Work required: Copy the entire listing, down to the final line, exactly.
◇ ◇ ◇ ◇ ◇ ◇ ◇
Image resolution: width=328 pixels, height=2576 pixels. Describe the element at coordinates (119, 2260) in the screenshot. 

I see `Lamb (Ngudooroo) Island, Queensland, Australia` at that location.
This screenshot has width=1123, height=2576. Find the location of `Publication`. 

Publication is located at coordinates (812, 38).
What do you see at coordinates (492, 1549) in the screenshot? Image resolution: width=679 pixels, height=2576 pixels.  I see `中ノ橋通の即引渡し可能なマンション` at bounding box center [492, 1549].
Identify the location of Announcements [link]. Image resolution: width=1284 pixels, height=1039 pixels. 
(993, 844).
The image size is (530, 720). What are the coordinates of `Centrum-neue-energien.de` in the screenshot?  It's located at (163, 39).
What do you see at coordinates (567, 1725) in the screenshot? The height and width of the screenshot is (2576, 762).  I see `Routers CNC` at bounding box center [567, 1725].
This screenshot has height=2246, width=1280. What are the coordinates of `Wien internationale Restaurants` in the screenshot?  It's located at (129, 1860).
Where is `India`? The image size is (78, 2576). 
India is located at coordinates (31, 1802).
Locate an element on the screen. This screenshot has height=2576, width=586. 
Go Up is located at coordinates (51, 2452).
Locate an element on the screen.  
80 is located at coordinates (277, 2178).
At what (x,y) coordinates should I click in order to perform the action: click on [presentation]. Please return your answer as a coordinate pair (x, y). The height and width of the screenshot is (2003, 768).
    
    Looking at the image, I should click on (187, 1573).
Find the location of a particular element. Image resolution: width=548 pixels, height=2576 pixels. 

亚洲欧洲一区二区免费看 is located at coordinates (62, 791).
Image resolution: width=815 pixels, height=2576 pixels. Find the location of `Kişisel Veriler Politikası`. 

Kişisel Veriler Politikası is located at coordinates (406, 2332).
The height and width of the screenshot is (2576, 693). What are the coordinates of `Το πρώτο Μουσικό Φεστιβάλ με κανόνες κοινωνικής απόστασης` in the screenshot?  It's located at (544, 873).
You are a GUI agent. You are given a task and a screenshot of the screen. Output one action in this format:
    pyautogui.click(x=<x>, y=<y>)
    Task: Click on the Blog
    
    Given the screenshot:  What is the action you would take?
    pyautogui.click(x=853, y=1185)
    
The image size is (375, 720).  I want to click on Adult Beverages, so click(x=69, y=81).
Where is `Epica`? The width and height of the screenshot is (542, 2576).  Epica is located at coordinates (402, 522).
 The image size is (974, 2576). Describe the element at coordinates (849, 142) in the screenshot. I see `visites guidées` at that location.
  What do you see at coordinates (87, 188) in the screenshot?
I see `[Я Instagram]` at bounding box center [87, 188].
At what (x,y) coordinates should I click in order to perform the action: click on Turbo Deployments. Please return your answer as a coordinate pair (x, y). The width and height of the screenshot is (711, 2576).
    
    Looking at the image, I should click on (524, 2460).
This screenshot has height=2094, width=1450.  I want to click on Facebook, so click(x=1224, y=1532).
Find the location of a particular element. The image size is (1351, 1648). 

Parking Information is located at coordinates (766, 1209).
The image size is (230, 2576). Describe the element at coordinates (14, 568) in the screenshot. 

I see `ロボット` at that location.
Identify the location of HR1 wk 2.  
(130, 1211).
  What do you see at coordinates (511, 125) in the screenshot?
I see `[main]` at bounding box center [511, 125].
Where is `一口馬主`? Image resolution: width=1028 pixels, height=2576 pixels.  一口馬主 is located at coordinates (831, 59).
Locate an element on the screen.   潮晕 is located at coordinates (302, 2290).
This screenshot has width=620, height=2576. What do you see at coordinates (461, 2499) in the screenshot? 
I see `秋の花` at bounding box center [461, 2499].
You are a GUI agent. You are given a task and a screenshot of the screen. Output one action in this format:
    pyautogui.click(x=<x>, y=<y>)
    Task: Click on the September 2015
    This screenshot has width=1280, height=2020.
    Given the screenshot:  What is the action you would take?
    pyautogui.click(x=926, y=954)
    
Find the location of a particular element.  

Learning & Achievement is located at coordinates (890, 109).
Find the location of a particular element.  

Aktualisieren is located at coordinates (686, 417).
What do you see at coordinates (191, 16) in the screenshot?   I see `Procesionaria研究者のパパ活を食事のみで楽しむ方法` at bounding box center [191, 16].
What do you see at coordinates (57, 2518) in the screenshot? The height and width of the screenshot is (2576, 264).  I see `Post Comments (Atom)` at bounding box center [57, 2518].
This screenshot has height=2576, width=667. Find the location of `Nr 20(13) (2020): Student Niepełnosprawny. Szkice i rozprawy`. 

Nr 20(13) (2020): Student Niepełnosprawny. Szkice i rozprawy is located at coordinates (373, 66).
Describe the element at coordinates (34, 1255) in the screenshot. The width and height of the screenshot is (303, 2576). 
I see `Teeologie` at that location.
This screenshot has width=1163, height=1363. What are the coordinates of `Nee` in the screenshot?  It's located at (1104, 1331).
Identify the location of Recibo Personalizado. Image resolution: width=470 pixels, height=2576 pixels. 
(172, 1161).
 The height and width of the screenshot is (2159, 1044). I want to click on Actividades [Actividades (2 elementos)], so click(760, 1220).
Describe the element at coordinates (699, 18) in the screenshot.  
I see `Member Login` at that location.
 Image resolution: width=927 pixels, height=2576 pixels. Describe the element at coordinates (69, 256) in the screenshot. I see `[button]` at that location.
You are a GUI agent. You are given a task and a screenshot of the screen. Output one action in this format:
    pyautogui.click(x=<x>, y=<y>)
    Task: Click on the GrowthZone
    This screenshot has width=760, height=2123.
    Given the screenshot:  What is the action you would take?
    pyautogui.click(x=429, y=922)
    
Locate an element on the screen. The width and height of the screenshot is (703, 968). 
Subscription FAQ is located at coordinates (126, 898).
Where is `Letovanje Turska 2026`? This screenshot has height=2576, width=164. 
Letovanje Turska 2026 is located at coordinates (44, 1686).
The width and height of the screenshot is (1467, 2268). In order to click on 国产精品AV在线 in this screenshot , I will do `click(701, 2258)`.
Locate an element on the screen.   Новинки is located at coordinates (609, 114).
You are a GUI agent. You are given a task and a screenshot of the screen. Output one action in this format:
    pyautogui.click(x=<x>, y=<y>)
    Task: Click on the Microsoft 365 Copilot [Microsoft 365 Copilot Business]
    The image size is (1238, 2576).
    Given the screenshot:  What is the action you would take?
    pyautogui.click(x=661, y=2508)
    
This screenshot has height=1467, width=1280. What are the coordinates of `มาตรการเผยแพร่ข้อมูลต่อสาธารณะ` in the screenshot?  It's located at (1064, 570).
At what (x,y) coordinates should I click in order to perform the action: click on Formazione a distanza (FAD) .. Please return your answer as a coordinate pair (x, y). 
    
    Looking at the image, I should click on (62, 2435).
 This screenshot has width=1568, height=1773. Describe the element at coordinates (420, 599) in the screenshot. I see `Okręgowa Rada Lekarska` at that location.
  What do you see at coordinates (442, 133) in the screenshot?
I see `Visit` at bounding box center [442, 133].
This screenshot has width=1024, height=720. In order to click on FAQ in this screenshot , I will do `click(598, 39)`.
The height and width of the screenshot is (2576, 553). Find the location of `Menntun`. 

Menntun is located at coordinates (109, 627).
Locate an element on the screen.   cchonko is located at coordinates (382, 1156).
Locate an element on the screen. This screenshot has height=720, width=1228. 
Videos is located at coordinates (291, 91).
◇ ◇ ◇ ◇ ◇ ◇ ◇
Task response:
Image resolution: width=328 pixels, height=2576 pixels. Describe the element at coordinates (119, 2260) in the screenshot. 

I see `Lamb (Ngudooroo) Island, Queensland, Australia` at that location.
This screenshot has width=1123, height=2576. Find the location of `Publication`. 

Publication is located at coordinates (812, 38).
What do you see at coordinates (492, 1549) in the screenshot? Image resolution: width=679 pixels, height=2576 pixels.  I see `中ノ橋通の即引渡し可能なマンション` at bounding box center [492, 1549].
Identify the location of Announcements [link]. Image resolution: width=1284 pixels, height=1039 pixels. 
(993, 844).
The image size is (530, 720). What are the coordinates of `Centrum-neue-energien.de` in the screenshot?  It's located at (163, 39).
What do you see at coordinates (567, 1725) in the screenshot? The height and width of the screenshot is (2576, 762).  I see `Routers CNC` at bounding box center [567, 1725].
This screenshot has height=2246, width=1280. What are the coordinates of `Wien internationale Restaurants` in the screenshot?  It's located at (129, 1860).
Where is `India`? The image size is (78, 2576). 
India is located at coordinates (31, 1802).
Locate an element on the screen. This screenshot has height=2576, width=586. 
Go Up is located at coordinates (51, 2452).
Locate an element on the screen.  
80 is located at coordinates (277, 2178).
At what (x,y) coordinates should I click in order to perform the action: click on [presentation]. Please return your answer as a coordinate pair (x, y). The height and width of the screenshot is (2003, 768).
    
    Looking at the image, I should click on (187, 1573).
Find the location of a particular element. Image resolution: width=548 pixels, height=2576 pixels. 

亚洲欧洲一区二区免费看 is located at coordinates (62, 791).
Image resolution: width=815 pixels, height=2576 pixels. Find the location of `Kişisel Veriler Politikası`. 

Kişisel Veriler Politikası is located at coordinates (406, 2332).
The height and width of the screenshot is (2576, 693). What are the coordinates of `Το πρώτο Μουσικό Φεστιβάλ με κανόνες κοινωνικής απόστασης` in the screenshot?  It's located at (544, 873).
You are a GUI agent. You are given a task and a screenshot of the screen. Output one action in this format:
    pyautogui.click(x=<x>, y=<y>)
    Task: Click on the Blog
    
    Given the screenshot:  What is the action you would take?
    pyautogui.click(x=853, y=1185)
    
The image size is (375, 720).  I want to click on Adult Beverages, so click(x=69, y=81).
Where is `Epica`? The width and height of the screenshot is (542, 2576).  Epica is located at coordinates (402, 522).
 The image size is (974, 2576). Describe the element at coordinates (849, 142) in the screenshot. I see `visites guidées` at that location.
  What do you see at coordinates (87, 188) in the screenshot?
I see `[Я Instagram]` at bounding box center [87, 188].
At what (x,y) coordinates should I click in order to perform the action: click on Turbo Deployments. Please return your answer as a coordinate pair (x, y). The width and height of the screenshot is (711, 2576).
    
    Looking at the image, I should click on (524, 2460).
This screenshot has height=2094, width=1450.  I want to click on Facebook, so click(x=1224, y=1532).
Find the location of a particular element. The image size is (1351, 1648). 

Parking Information is located at coordinates (766, 1209).
The image size is (230, 2576). Describe the element at coordinates (14, 568) in the screenshot. 

I see `ロボット` at that location.
Identify the location of HR1 wk 2.  
(130, 1211).
  What do you see at coordinates (511, 125) in the screenshot?
I see `[main]` at bounding box center [511, 125].
Where is `一口馬主`? Image resolution: width=1028 pixels, height=2576 pixels.  一口馬主 is located at coordinates (831, 59).
Locate an element on the screen.   潮晕 is located at coordinates (302, 2290).
This screenshot has width=620, height=2576. What do you see at coordinates (461, 2499) in the screenshot? 
I see `秋の花` at bounding box center [461, 2499].
You are a GUI agent. You are given a task and a screenshot of the screen. Output one action in this format:
    pyautogui.click(x=<x>, y=<y>)
    Task: Click on the September 2015
    This screenshot has width=1280, height=2020.
    Given the screenshot:  What is the action you would take?
    pyautogui.click(x=926, y=954)
    
Find the location of a particular element.  

Learning & Achievement is located at coordinates (890, 109).
Find the location of a particular element.  

Aktualisieren is located at coordinates (686, 417).
What do you see at coordinates (191, 16) in the screenshot?   I see `Procesionaria研究者のパパ活を食事のみで楽しむ方法` at bounding box center [191, 16].
What do you see at coordinates (57, 2518) in the screenshot? The height and width of the screenshot is (2576, 264).  I see `Post Comments (Atom)` at bounding box center [57, 2518].
This screenshot has height=2576, width=667. Find the location of `Nr 20(13) (2020): Student Niepełnosprawny. Szkice i rozprawy`. 

Nr 20(13) (2020): Student Niepełnosprawny. Szkice i rozprawy is located at coordinates (373, 66).
Describe the element at coordinates (34, 1255) in the screenshot. The width and height of the screenshot is (303, 2576). 
I see `Teeologie` at that location.
This screenshot has width=1163, height=1363. What are the coordinates of `Nee` in the screenshot?  It's located at (1104, 1331).
Identify the location of Recibo Personalizado. Image resolution: width=470 pixels, height=2576 pixels. 
(172, 1161).
 The height and width of the screenshot is (2159, 1044). I want to click on Actividades [Actividades (2 elementos)], so click(760, 1220).
Describe the element at coordinates (699, 18) in the screenshot.  
I see `Member Login` at that location.
 Image resolution: width=927 pixels, height=2576 pixels. Describe the element at coordinates (69, 256) in the screenshot. I see `[button]` at that location.
You are a GUI agent. You are given a task and a screenshot of the screen. Output one action in this format:
    pyautogui.click(x=<x>, y=<y>)
    Task: Click on the GrowthZone
    This screenshot has width=760, height=2123.
    Given the screenshot:  What is the action you would take?
    pyautogui.click(x=429, y=922)
    
Locate an element on the screen. The width and height of the screenshot is (703, 968). 
Subscription FAQ is located at coordinates (126, 898).
Where is `Letovanje Turska 2026`? This screenshot has height=2576, width=164. 
Letovanje Turska 2026 is located at coordinates (44, 1686).
The width and height of the screenshot is (1467, 2268). In order to click on 国产精品AV在线 in this screenshot , I will do `click(701, 2258)`.
Locate an element on the screen.   Новинки is located at coordinates (609, 114).
You are a GUI agent. You are given a task and a screenshot of the screen. Output one action in this format:
    pyautogui.click(x=<x>, y=<y>)
    Task: Click on the Microsoft 365 Copilot [Microsoft 365 Copilot Business]
    The image size is (1238, 2576).
    Given the screenshot:  What is the action you would take?
    pyautogui.click(x=661, y=2508)
    
This screenshot has height=1467, width=1280. What are the coordinates of `มาตรการเผยแพร่ข้อมูลต่อสาธารณะ` in the screenshot?  It's located at (1064, 570).
At what (x,y) coordinates should I click in order to perform the action: click on Formazione a distanza (FAD) .. Please return your answer as a coordinate pair (x, y). 
    
    Looking at the image, I should click on (62, 2435).
 This screenshot has width=1568, height=1773. Describe the element at coordinates (420, 599) in the screenshot. I see `Okręgowa Rada Lekarska` at that location.
  What do you see at coordinates (442, 133) in the screenshot?
I see `Visit` at bounding box center [442, 133].
This screenshot has width=1024, height=720. In order to click on FAQ in this screenshot , I will do `click(598, 39)`.
The height and width of the screenshot is (2576, 553). Find the location of `Menntun`. 

Menntun is located at coordinates (109, 627).
Locate an element on the screen.   cchonko is located at coordinates (382, 1156).
Locate an element on the screen. This screenshot has height=720, width=1228. 
Videos is located at coordinates (291, 91).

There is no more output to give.